Never Leave Nevers: Anne Boutiaut’s Arrival in Normandy

Anne Boutiaut didn’t give the impression that she was meant to become the famous Mère Poulard. A live-in maid to the Corroyer household, nothing was going on that would have made her leave the town of Nevers. However, her employer Edouard Corroyer was the student of Eugène Viollet-Le-Duc, an architect who worked on several renovation projects at Mont Saint-Michel. In fact, one of those projects, which started during the 1830s, was the restoration of all national monuments. In 1872, during this era of heritage conservation, Edouard Corroyer was named Restoration Manager of Mont Saint-Michel and its abbey in 1872. All the family packed up and left for Normandy, bringing along their furniture and personal affairs.
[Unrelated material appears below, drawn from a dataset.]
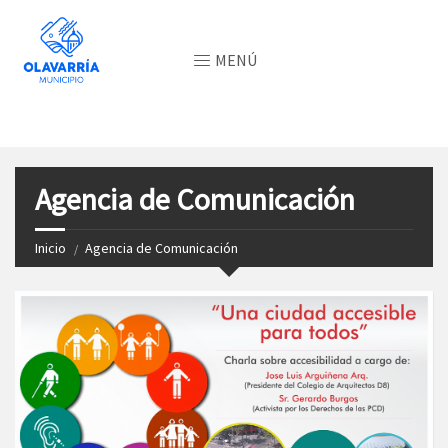
MENÚ
Agencia de Comunicación
Inicio
Agencia de Comunicación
Anne Boutiaut accompanied the Corroyer family, thereby sealing her destiny.

The Birth of Mère Poulard

When Anne Boutiaut married Victor Poulard, with whom she would spend her entire life, she took on the name Poulard. They met at Mont Saint-Michel but got married in Paris at the Saint-Philippe-du-Roule Church. The young newlyweds soon became managers of the Tête d’Or Hostel. At the time, pilgrims had to wait for the tides to recede until accessing or leaving Mont Saint Michel. To make the long wait more bearable, Anne Poulard served them a soufflé omelette, firm and runny at the same time, which later became particularly famous, as well as cakes called “galettes” that she served to the children of the pilgrims -- a tasty snack even though gluttony is considered to be one of the seven sins!

In 1888, the husband-and-wife team bought the Lion d’Or Hotel in order to build in its place another hotel called “Mère Poulard’s Famous Omelette.” Unfortunately, the resulting success created a stir of jealousy within the Poulard family; their children preferred to manage their own hotels to compete with those of their parents. The family turmoil didn’t prevent Mère Poulard from growing in popularity, however...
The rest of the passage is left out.